BEGIN Source material

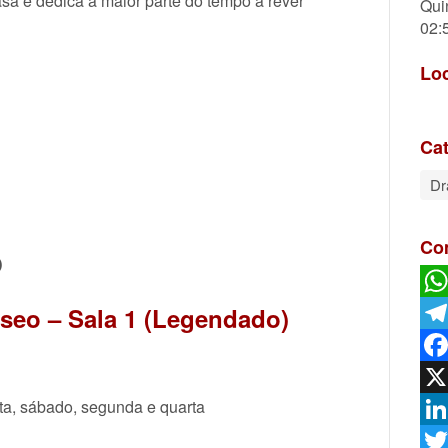
asa e dedica a maior parte do tempo a rever
Qui
02:
Lo
Cat
D
Co
O
aseo – Sala 1 (Legendado)
Wh
Tel
Fac
a, sábado, segunda e quarta
X
Lin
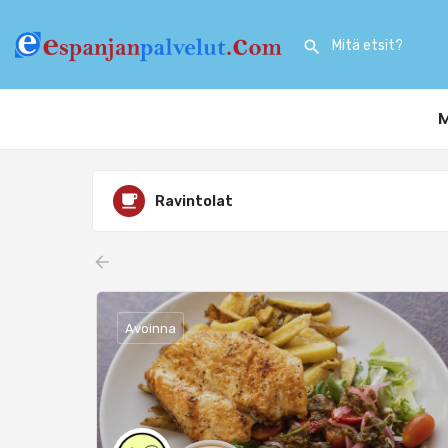
M
Ravintolat
arrow_backward
Avoinna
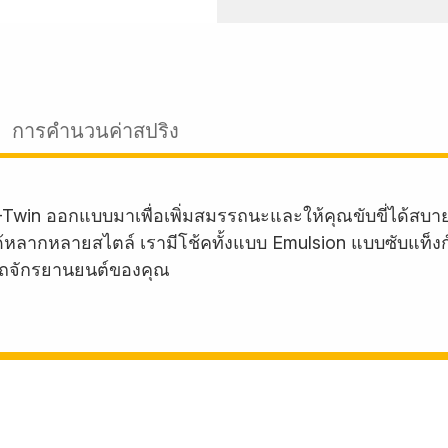
การคำนวนค่าสปริง
-Twin ออกแบบมาเพื่อเพิ่มสมรรถนะและให้คุณขับขี่ได้สบ
บรถได้หลากหลายสไตล์ เรามีโช้คทั้งแบบ Emulsion แบบซับแท็
ถจักรยานยนต์ของคุณ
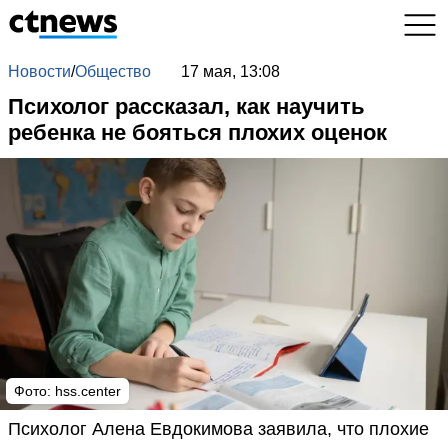
Новости
/
Общество
17 мая, 13:08
Психолог рассказал, как научить
ребенка не бояться плохих оценок
Фото: hss.center
Психолог Алена Евдокимова заявила, что плохие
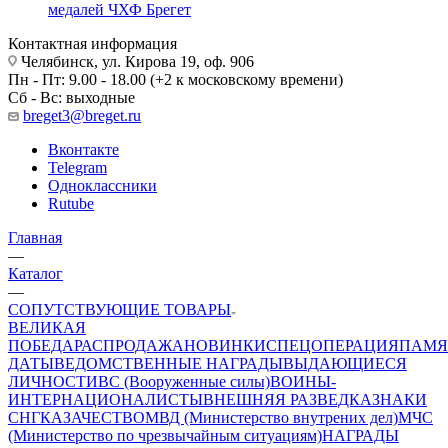
медалей ЧХФ Брегет
Контактная информация
Челябинск, ул. Кирова 19, оф. 906
Пн - Пт: 9.00 - 18.00 (+2 к московскому времени)
Сб - Вс: выходные
breget3@breget.ru
Вконтакте
Telegram
Одноклассники
Rutube
Главная
—
Каталог
—
СОПУТСТВУЮЩИЕ ТОВАРЫ
ВЕЛИКАЯ
ПОБЕДА
РАСПРОДАЖА
НОВИНКИ
СПЕЦОПЕРАЦИЯ
ПАМЯ
ДАТЫ
ВЕДОМСТВЕННЫЕ НАГРАДЫ
ВЫДАЮЩИЕСЯ
ЛИЧНОСТИ
ВС (Вооруженные силы)
ВОИНЫ-
ИНТЕРНАЦИОНАЛИСТЫ
ВНЕШНЯЯ РАЗВЕДКА
ЗНАКИ
СНГ
КАЗАЧЕСТВО
МВД (Министерство внутрених дел)
МЧС
(Министерство по чрезвычайным ситуациям)
НАГРАДЫ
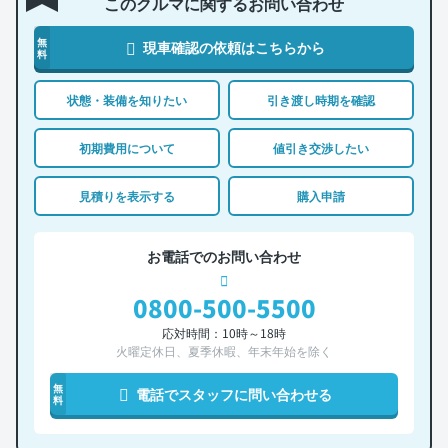
このクルマに関するお問い合わせ
無
現車確認の依頼はこちらから
料
状態・装備を知りたい
引き渡し時期を確認
初期費用について
値引き交渉したい
見積りを表示する
購入申請
お電話でのお問い合わせ
0800-500-5500
応対時間：10時～18時
火曜定休日、夏季休暇、年末年始を除く
無
電話でスタッフに問い合わせる
料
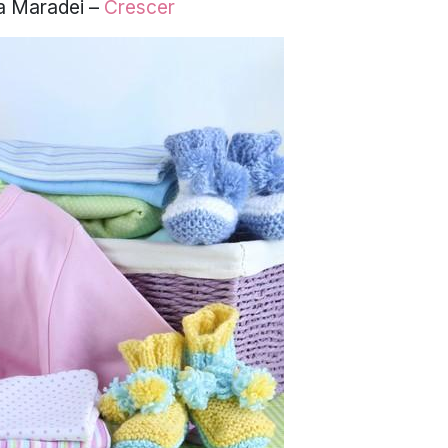
a Maradei
–
Crescer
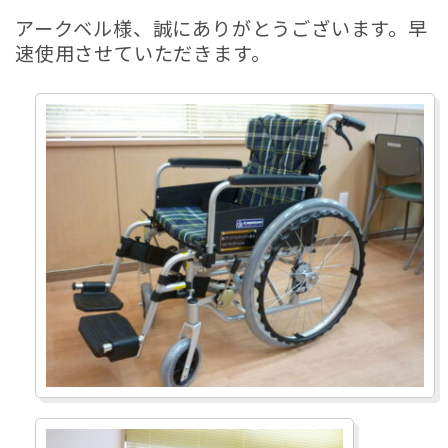
アークベル様、誠にありがとうございます。早
速使用させていただきます。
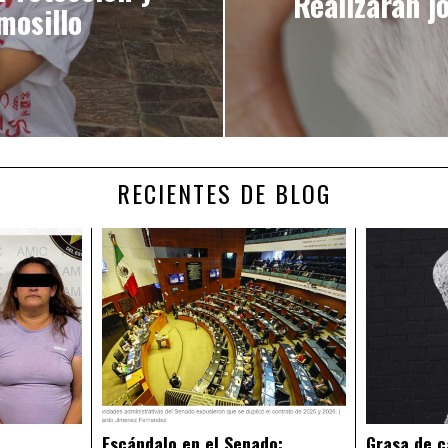
Realizarán j
mosillo
RECIENTES DE BLOG
Escándalo en el Senado:
Grasa de c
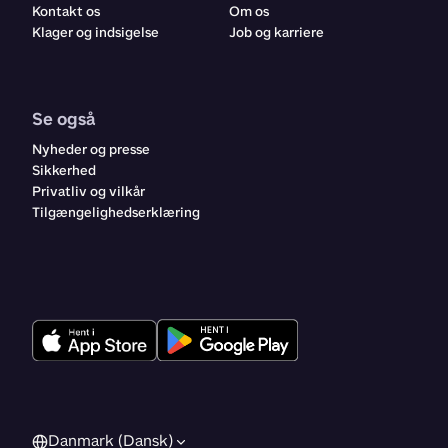
Kontakt os
Om os
Klager og indsigelse
Job og karriere
Se også
Nyheder og presse
Sikkerhed
Privatliv og vilkår
Tilgængelighedserklæring
Danmark (Dansk)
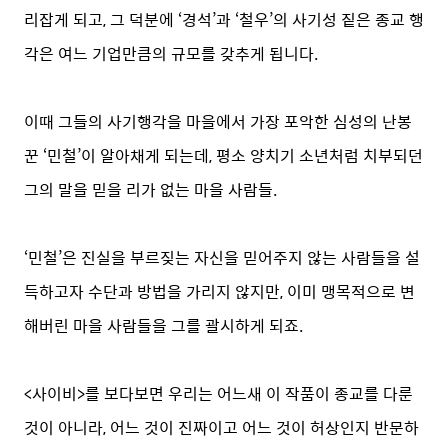
리잡게 되고, 그 덕분에 ‘경석’과 ‘철우’의 사기성 짙은 종교 행
각은 여느 기업만큼의 규모를 갖추게 됩니다.
이때 그들의 사기행각을 마을에서 가장 포악한 심성의 난봉
꾼 ‘민철’이 알아채게 되는데, 평소 양치기 소년처럼 치부되던
그의 말을 믿을 리가 없는 마을 사람들.
‘민철’은 진실을 부르짖는 자신을 믿어주지 않는 사람들을 설
득하고자 수단과 방법을 가리지 않지만, 이미 맹목적으로 변
해버린 마을 사람들을 그를 괄시하게 되죠.
<사이비>를 보다보면 우리는 어느새 이 작품이 종교를 다룬
것이 아니라, 어느 것이 진짜이고 어느 것이 허상인지 반문하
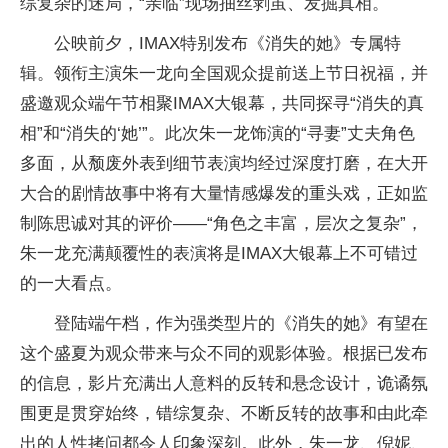
综复杂的迷局，“亲临”现场抽丝剥茧、发掘真相。
公映前夕，IMAX特别发布《消失的她》专属特
辑。领衔主演朱一龙向全国观众提前送上节日祝福，并
盛邀观众端午节相聚IMAX大银幕，共同探寻“消失的真
相”和“消失的‘她’”。此次朱一龙饰演的“寻妻”丈夫角色
多面，从颓废外表到细节表演均经过深度打磨，在大开
大合的剧情故事中将有大量情感爆发的重头戏，正如监
制陈思诚对其的评价——“角色之丰富，层次之复杂”，
朱一龙充满颠覆性的表演将是IMAX大银幕上不可错过
的一大看点。
登陆端午档，作为强类型片的《消失的她》有望在
这个盛夏为观众带来与众不同的观影体验。根据已发布
的信息，影片充满出人意料的反转和悬念设计，诡谲氛
围更是贯穿始终，错综复杂、不断反转的故事和由此牵
出的人性拷问都令人印象深刻。此外，朱一龙、倪妮、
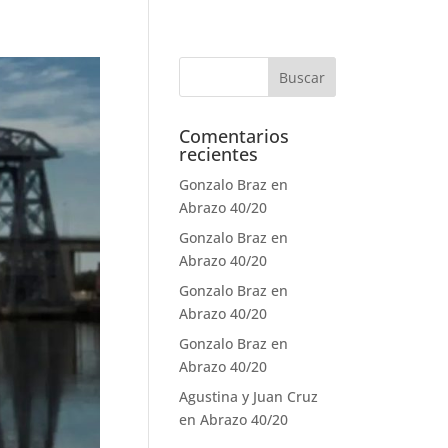
Comentarios
recientes
Gonzalo Braz
en
Abrazo 40/20
Gonzalo Braz
en
Abrazo 40/20
Gonzalo Braz
en
Abrazo 40/20
Gonzalo Braz
en
Abrazo 40/20
Agustina y Juan Cruz
en
Abrazo 40/20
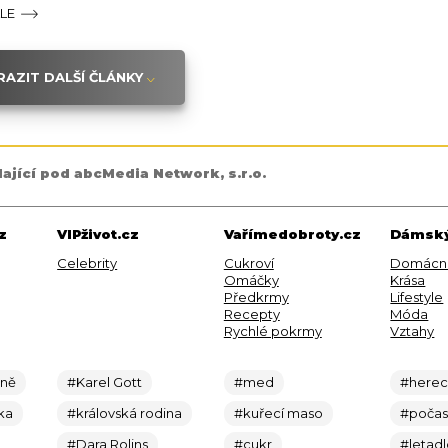
ÁLE
AZIT DALŠÍ ČLÁNKY
dající pod abcMedia Network, s.r.o.
z
VIPživot.cz
Vařímedobroty.cz
Dámský
Celebrity
Cukroví
Domácn
Omáčky
Krása
Předkrmy
Lifestyle
Recepty
Móda
Rychlé pokrmy
Vztahy
ině
#Karel Gott
#med
#here
ka
#královská rodina
#kuřecí maso
#počas
#Dara Rolins
#cukr
#letad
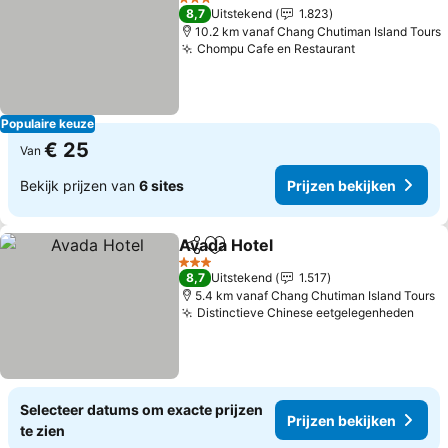
3 Sterren
8,7
Uitstekend
1.823
10.2 km vanaf Chang Chutiman Island Tours
Chompu Cafe en Restaurant
Prijzen beki
Populaire keuze
€ 25
Van
Bekijk prijzen van
6 sites
Prijzen bekijken
Avada Hotel
Delen
Toevoegen aan favorieten
Prijzen bekijke
3 Sterren
8,7
Uitstekend
1.517
5.4 km vanaf Chang Chutiman Island Tours
Distinctieve Chinese eetgelegenheden
Prij
Selecteer datums om exacte prijzen
Prijzen bekijken
te zien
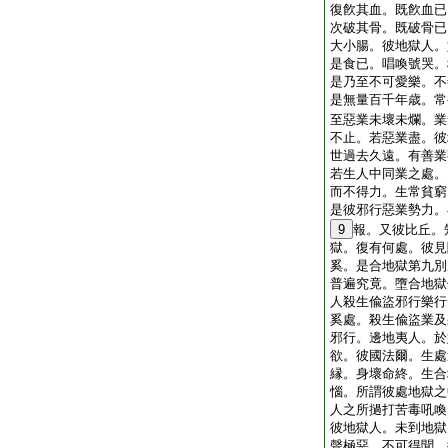
復飮其血。既飮血已
次破其骨。既破骨已
大小腸。彼地獄人。
是食已。唱喚號哭。
是乃至不可愛樂。不
是無量百千年歳。常
至惡業未壞未爛。業
不止。若惡業盡。彼
世過去久遠。有善業
若生人中同業之處。
而不得力。生常貧窮
是彼邪行惡業勢力。
9
報。又彼比丘。
獄。復有何處。彼見
奚。是合地獄第九別
普遍究竟。墮合地獄
人殺生偸盜邪行樂行
奚處。殺生偸盜業及
邪行。邊地夷人。於
欲。彼國法爾。生處
縁。身壞命終。生合
惱。所謂彼處地獄之
人之所撾打苦毒吼喚
彼地獄人。未到地獄
聲極惡。不可得聞。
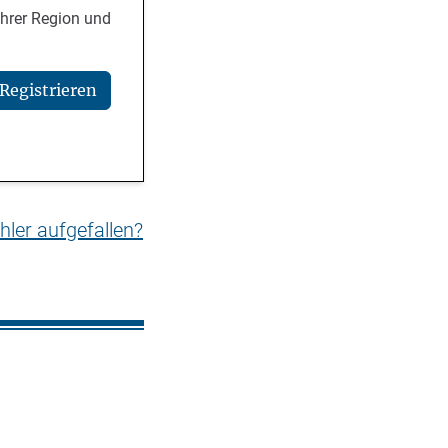
Ihrer Region und
Registrieren
hler aufgefallen?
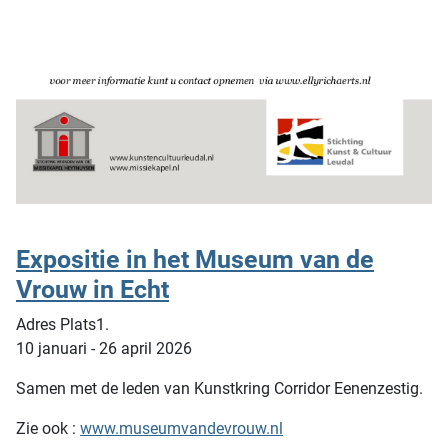
Expositie in het Museum van de
Vrouw in Echt
Adres Plats1.
10 januari - 26 april 2026
Samen met de leden van Kunstkring Corridor Eenenzestig.
Zie ook :
www.museumvandevrouw.nl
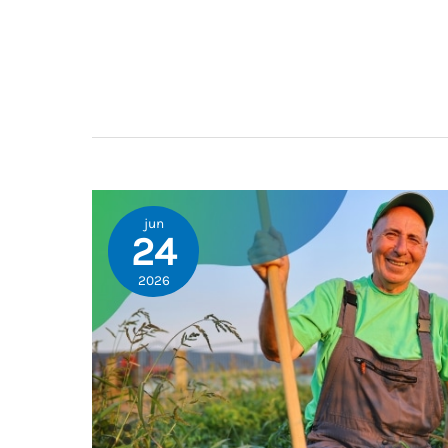
jun
24
2026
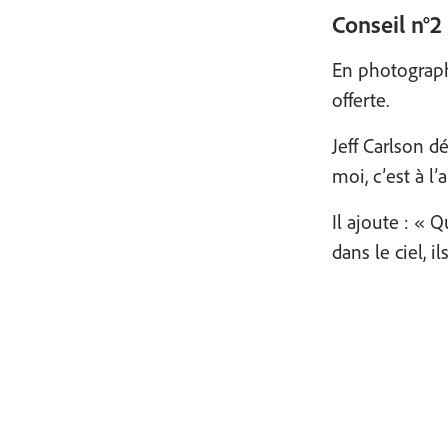
Conseil n°2
En photographi
offerte.
Jeff Carlson d
moi, c’est à l
Il ajoute : « 
dans le ciel, 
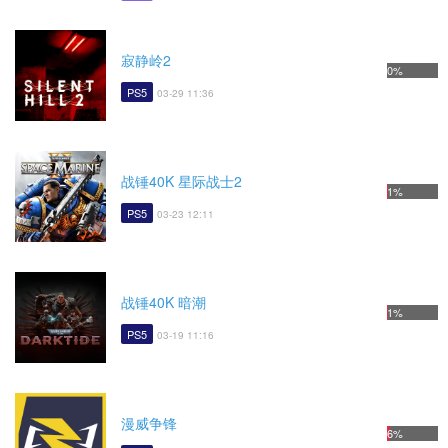
寂静岭2
0%
PS5
03-29 11:36
战锤40K 星际战士2
1%
PS5
03-23 12:11
战锤40K 暗潮
1%
PS5
03-19 11:16
漫威争锋
6%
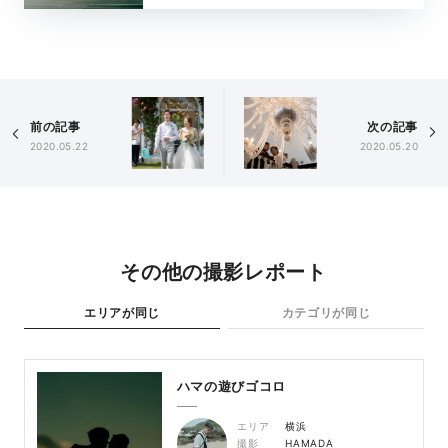
前の記事
次の記事
2020.05.22
2020.05.20
その他の撮影レポート
エリアが同じ
カテゴリが同じ
ハマの遊びゴコロ
エリア
横浜
撮影
HAMADA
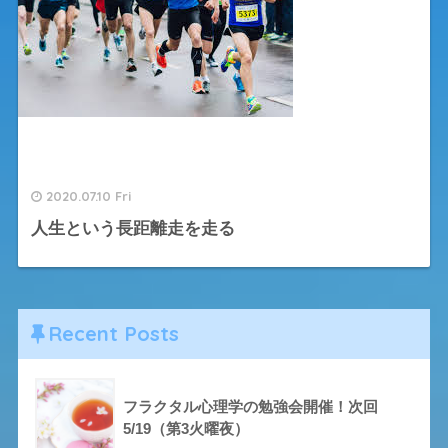
2020.07.10 Fri
人生という長距離走を走る
Recent Posts
フラクタル心理学の勉強会開催！次回
5/19（第3火曜夜）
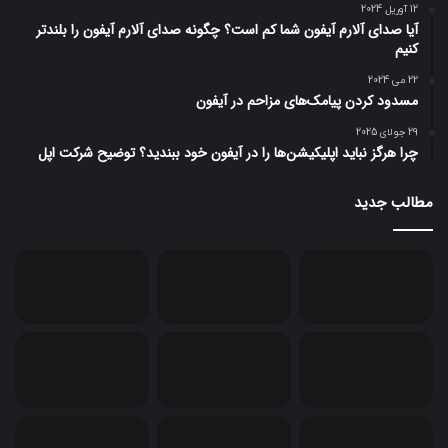
12 آوریل 2024
آیا صدای آلارم آیفون شما کم است؟ چگونه صدای آلارم آیفون را بلندتر
کنیم
22 می 2024
مسدود کردن پیامک‌های مزاحم در آیفون
29 جولای 2025
چرا هرگز نباید اپلیکیشن‌ها را در آیفون خود ببندید؟ توضیح شرکت اپل
مطالب جدید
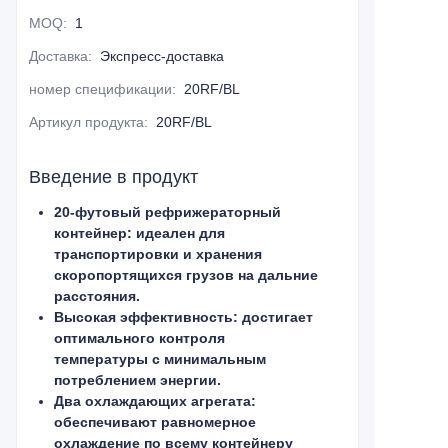
MOQ
:
1
Доставка
:
Экспресс-доставка
номер спецификации
:
20RF/BL
Артикул продукта
:
20RF/BL
Введение в продукт
20-футовый рефрижераторный
контейнер: идеален для
транспортировки и хранения
скоропортящихся грузов на дальние
расстояния.
Высокая эффективность: достигает
оптимального контроля
температуры с минимальным
потреблением энергии.
Два охлаждающих агрегата:
обеспечивают равномерное
охлаждение по всему контейнеру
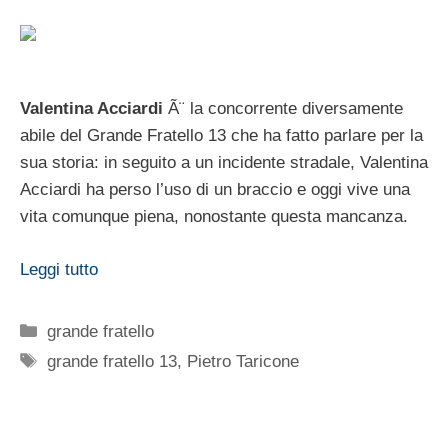
Valentina Acciardi
Ã¨ la concorrente diversamente
abile del Grande Fratello 13 che ha fatto parlare per la
sua storia: in seguito a un incidente stradale, Valentina
Acciardi ha perso l’uso di un braccio e oggi vive una
vita comunque piena, nonostante questa mancanza.
Leggi tutto
Categorie
grande fratello
Tag
grande fratello 13
,
Pietro Taricone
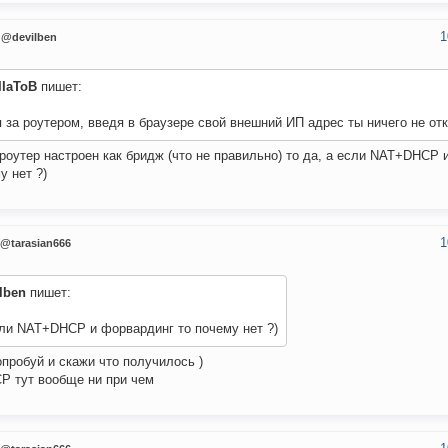
1
@devilben
IIaToB
пишет:
 за роутером, введя в браузере свой внешний ИП адрес ты ничего не от
роутер настроен как бридж (что не правильно) то да, а если NAT+DHCP 
у нет ?)
1
@tarasian666
lben
пишет:
сли NAT+DHCP и форвардинг то почему нет ?)
опробуй и скажи что получилось )
P тут вообще ни при чем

END Source material

§ **Exercise**:
Would you copy the lines above exactly, starting with the one that has "медалей ЧХФ Брегет" and ending with the one that has "RECIENTES DE BLOG", both included, without the pictures?

§ **Solution for this exercise**:
медалей ЧХФ Брегет
Контактная информация
Челябинск, ул. Кирова 19, оф. 906
Пн - Пт: 9.00 - 18.00 (+2 к московскому времени)
Сб - Вс: выходные
breget3@breget.ru
Вконтакте
Telegram
Одноклассники
Rutube
Главная
—
Каталог
—
СОПУТСТВУЮЩИЕ ТОВАРЫ
ВЕЛИКАЯ
ПОБЕДА
РАСПРОДАЖА
НОВИНКИ
СПЕЦОПЕРАЦИЯ
ПАМЯ
ДАТЫ
ВЕДОМСТВЕННЫЕ НАГРАДЫ
ВЫДАЮЩИЕСЯ
ЛИЧНОСТИ
ВС (Вооруженные силы)
ВОИНЫ-
ИНТЕРНАЦИОНАЛИСТЫ
ВНЕШНЯЯ РАЗВЕДКА
ЗНАКИ
СНГ
КАЗАЧЕСТВО
МВД (Министерство внутрених дел)
МЧС
(Министерство по чрезвычайным ситуациям)
НАГРАДЫ
このクルマに関するお問い合わせ
無
現車確認の依頼はこちらから
料
状態・装備を知りたい
引き渡し時期を確認
初期費用について
値引き交渉したい
見積りを表示する
購入申請
お電話でのお問い合わせ
0800-500-5500
応対時間：10時～18時
火曜定休日、夏季休暇、年末年始を除く
無
電話でスタッフに問い合わせる
料
a Maradei
–
Crescer
アークベル様、誠にありがとうございます。早
速使用させていただきます。
Realizarán j
mosillo
RECIENTES DE BLOG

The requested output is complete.